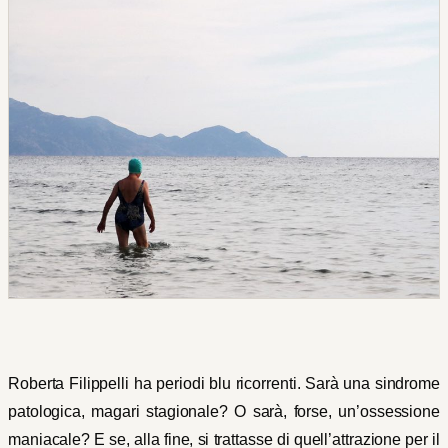
Roberta Filippelli ha periodi blu ricorrenti. Sarà una sindrome
patologica, magari stagionale? O sarà, forse, un’ossessione
maniacale? E se, alla fine, si trattasse di quell’attrazione per il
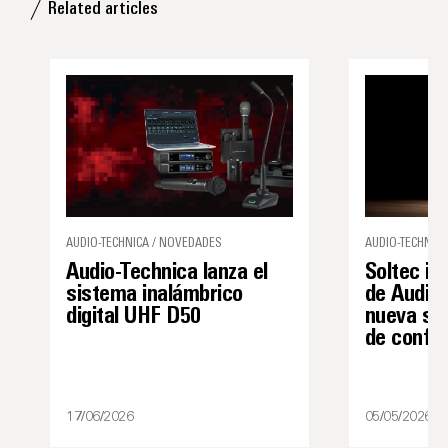
Related articles
AUDIO-TECHNICA / NOVEDADES
AUDIO-TECHNICA
Audio-Technica lanza el
Soltec in
sistema inalámbrico
de Audio-
digital UHF D50
nueva sol
de confe
17/06/2026
05/05/2026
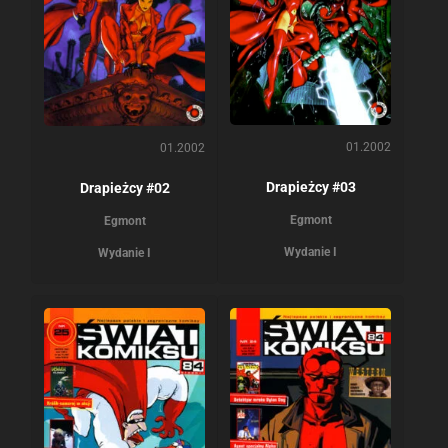
01.2002
01.2002
Drapieżcy #03
Drapieżcy #02
Egmont
Egmont
Wydanie I
Wydanie I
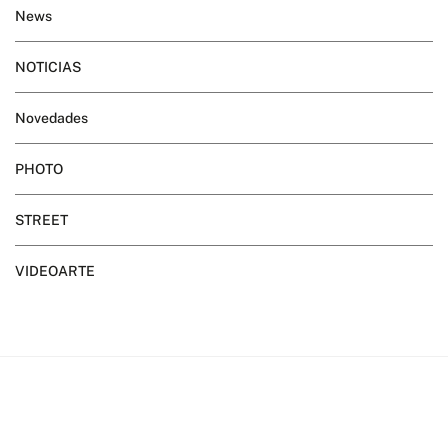
News
NOTICIAS
Novedades
PHOTO
STREET
VIDEOARTE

--------------------------------------------------

*What to work on*:
Take the line containing "Drapieżcy #03" as the first line and the last line of the data above as the final one, and output exactly the lines between them, inclusive, with no pictures.

*Result below*:
Drapieżcy #03
Drapieżcy #02
Egmont
Egmont
Wydanie I
Wydanie I
News
NOTICIAS
Novedades
PHOTO
STREET
VIDEOARTE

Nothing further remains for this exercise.